Cristina Romero, la mexicana que supervisa el mundo desde una cancha de tenis
La mexicana, con más de 25 años de trayectoria, es supervisora internacional de la WTA, el máximo rango en el arbitraje femenino.

Cristina Romero no es “una supervisora común y corriente”. En el universo del tenis, donde las jerarquías se miden en sets, años de vuelo y nervios de acero, Romero se ha ganado su lugar a fuerza de disciplina, criterio y una serenidad que solo tienen quienes saben exactamente lo que están haciendo.
“Es una carrera larga”, dice sin dramatismo. Y lo es. Empezó en los torneos más modestos, los que se juegan entre polvo, calor y líneas pintadas al amanecer. Ahí se forma la mirada. De juez de línea pasó a juez de silla, de ahí a árbitra revisora y con el tiempo, a supervisora internacional de la WTA, el máximo rango en el arbitraje femenino. Desde 2016, su nombre aparece en la logística y la organización de torneos que mueven a la élite del tenis mundial.
Pero su historia no empezó en una cancha. “Cuando yo era chica me gustaba la música”, cuenta. Estudió música clásica, pero un día cambió los pentagramas por las raquetas. “Empecé a jugar tenis social… pero de todas maneras no me van a ganar si no me sé las reglas”, recuerda entre risas. Ese instinto de precisión la llevó a tomar su primer curso de arbitraje. Hablaba inglés, estaba en preparatoria y en México —dice— “se hacían muchos torneos internacionales, así que necesitaban árbitros”. Ahí empezó su travesía.
Mientras estudiaba Relaciones Internacionales, Romero alternaba entre los exámenes universitarios y los torneos de Copa Davis o el Abierto Mexicano. Dos mundos que parecían lejanos, pero que terminaron cruzándose: “Mi carrera formal tiene mucho que ver con el tenis. Al final, el circuito es internacional: aplicas diplomacia, cultura, geopolítica. Todo está conectado”.

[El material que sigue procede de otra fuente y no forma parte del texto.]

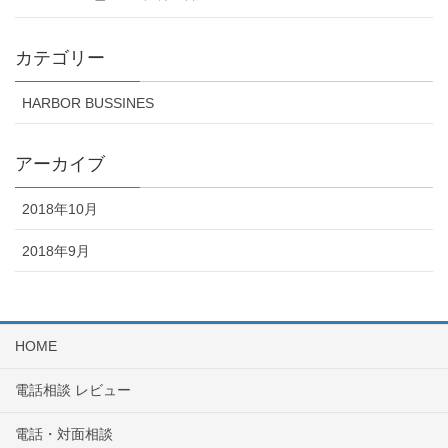
カテゴリー
HARBOR BUSSINES
アーカイブ
2018年10月
2018年9月
HOME
電話相談 レビュー
電話・対面相談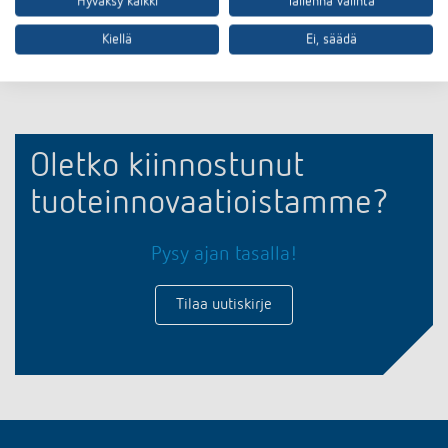
Hyväksy kaikki
Tallenna valinta
Asiakirjakoriin
Kiellä
Ei, säädä
Oletko kiinnostunut
tuoteinnovaatioistamme?
Pysy ajan tasalla!
Tilaa uutiskirje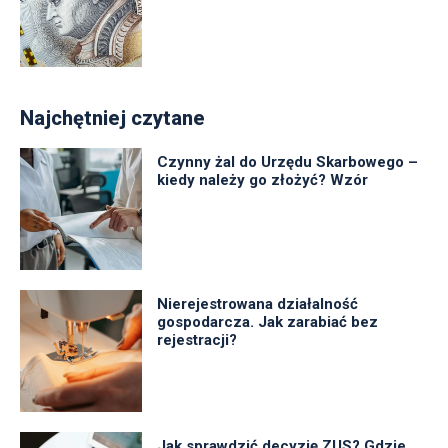
Najchętniej czytane
Czynny żal do Urzędu Skarbowego –
kiedy należy go złożyć? Wzór
Nierejestrowana działalność
gospodarcza. Jak zarabiać bez
rejestracji?
Jak sprawdzić decyzję ZUS? Gdzie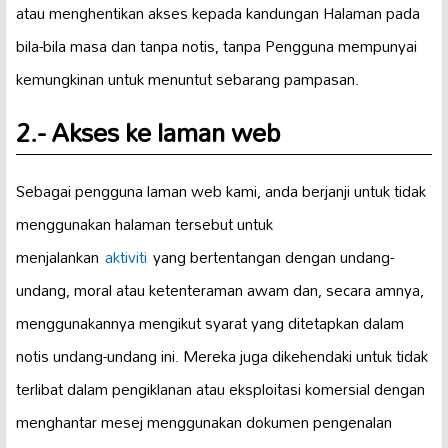
atau menghentikan akses kepada kandungan Halaman pada
bila-bila masa dan tanpa notis, tanpa Pengguna mempunyai
kemungkinan untuk menuntut sebarang pampasan.
2.- Akses ke laman web
Sebagai pengguna laman web kami, anda berjanji untuk tidak
menggunakan halaman tersebut untuk
menjalankan
aktiviti
yang bertentangan dengan undang-
undang, moral atau ketenteraman awam dan, secara amnya,
menggunakannya mengikut syarat yang ditetapkan dalam
notis undang-undang ini. Mereka juga dikehendaki untuk tidak
terlibat dalam pengiklanan atau eksploitasi komersial dengan
menghantar mesej menggunakan dokumen pengenalan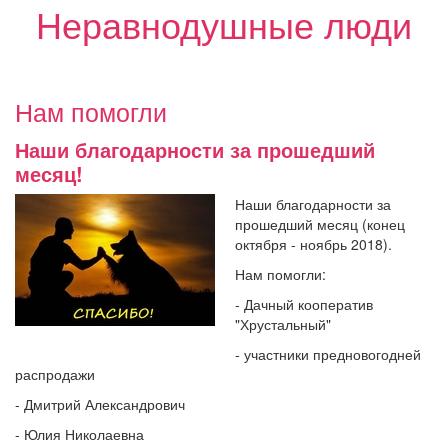
Неравнодушные люди
Нам помогли
Наши благодарности за прошедший
месяц!
Наши благодарности за
прошедший месяц (конец
октября - ноябрь 2018).
Нам помогли:
- Дачный кооператив
"Хрустальный"
- участники предновогодней
распродажи
- Дмитрий Александрович
- Юлия Николаевна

Hoy, como supervisora WTA, su trabajo va mucho más allá de la silla o la regla. Es la responsable de que todo funcione: que las canchas cumplan estándares, que haya médicos, doctores, fisioterapeutas, ambulancias, comida adecuada, horarios justos, protocolos de emergencia. Es la figura que garantiza que el torneo sea, literalmente, seguro y justo. “Tenemos protocolos ya preestablecidos. Desde qué pueden comer las jugadoras hasta qué hospital está a menos de diez minutos”, explica. Suena técnico, pero detrás hay una enorme carga humana: velar por la integridad de las deportistas, anticiparse al caos y resolverlo sin que nadie lo note.
Su experiencia no se limita a México. Ha trabajado en Medio Oriente, Asia, Europa. Se documenta sobre las costumbres locales —“en algunos torneos se pide que el vestuario sea más discreto”— y también sobre los riesgos de salud o las temperaturas extremas. Habla de dengue, chikungunya, tsunamis o incendios con la naturalidad de quien sabe que la WTA no solo se juega en la cancha, sino también fuera de ella. “Hay que estar preparada para todo”, resume.

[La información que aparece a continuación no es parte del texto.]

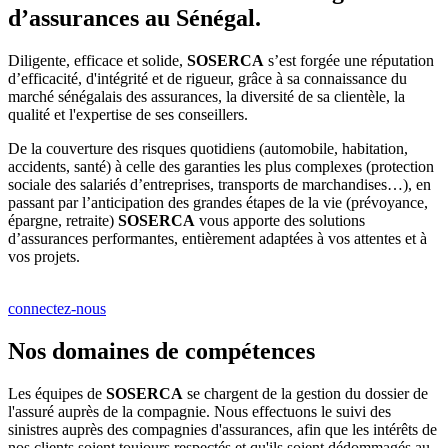
d’assurances au Sénégal.
Diligente, efficace et solide,
SOSERCA
s’est forgée une réputation
d’efficacité, d'intégrité et de rigueur, grâce à sa connaissance du
marché sénégalais des assurances, la diversité de sa clientèle, la
qualité et l'expertise de ses conseillers.
De la couverture des risques quotidiens (automobile, habitation,
accidents, santé) à celle des garanties les plus complexes (protection
sociale des salariés d’entreprises, transports de marchandises…), en
passant par l’anticipation des grandes étapes de la vie (prévoyance,
épargne, retraite)
SOSERCA
vous apporte des solutions
d’assurances performantes, entièrement adaptées à vos attentes et à
vos projets.
connectez-nous
Nos domaines de compétences
Les équipes de
SOSERCA
se chargent de la gestion du dossier de
l'assuré auprès de la compagnie. Nous effectuons le suivi des
sinistres auprès des compagnies d'assurances, afin que les intérêts de
nos clients soient toujours respectés et qu'ils soient dédommagés au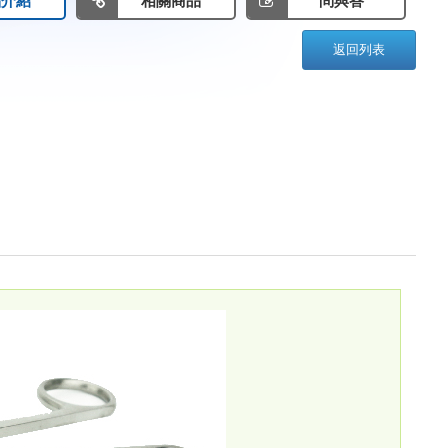
品介紹
相關商品
問與答
返回列表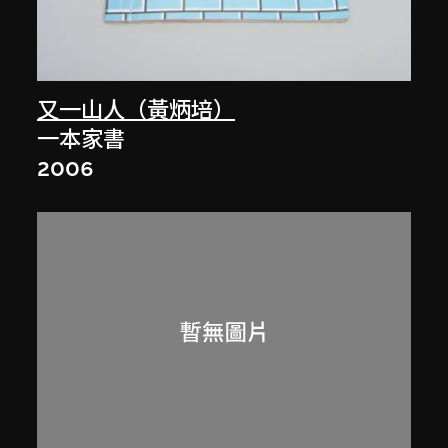
又一山人（黃炳培）
一本家書
2006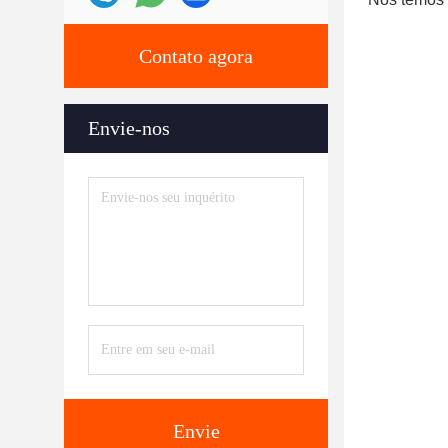
Contato agora
Envie-nos
Envie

A lo largo de más de 25 años de trayectoria, Romero ha estado en casi todos los roles posibles del arbitraje. Y los recuerdos se acumulan como en un álbum de viajes: “Me tocó ser juez de línea en aquel partido de Agassi contra Sampras en el US Open… se terminó a las tres de la mañana. Fue increíble”. También ha estado en finales de Grand Slam, como la de Alcaraz este año. “Sabes que estás viendo historia”, dice con una sonrisa que se intuye más que se escucha.
Cristina Romero es, sin buscarlo, un ejemplo de esas figuras silenciosas que sostienen el deporte. No levanta trofeos, pero hace posible que existan. No sale en la foto del triunfo, pero sin ella, nada funcionaría. Y en un mundo donde las mujeres aún tienen que demostrar más de una vez lo que valen, su carrera es una lección de constancia, preparación y elegancia profesional.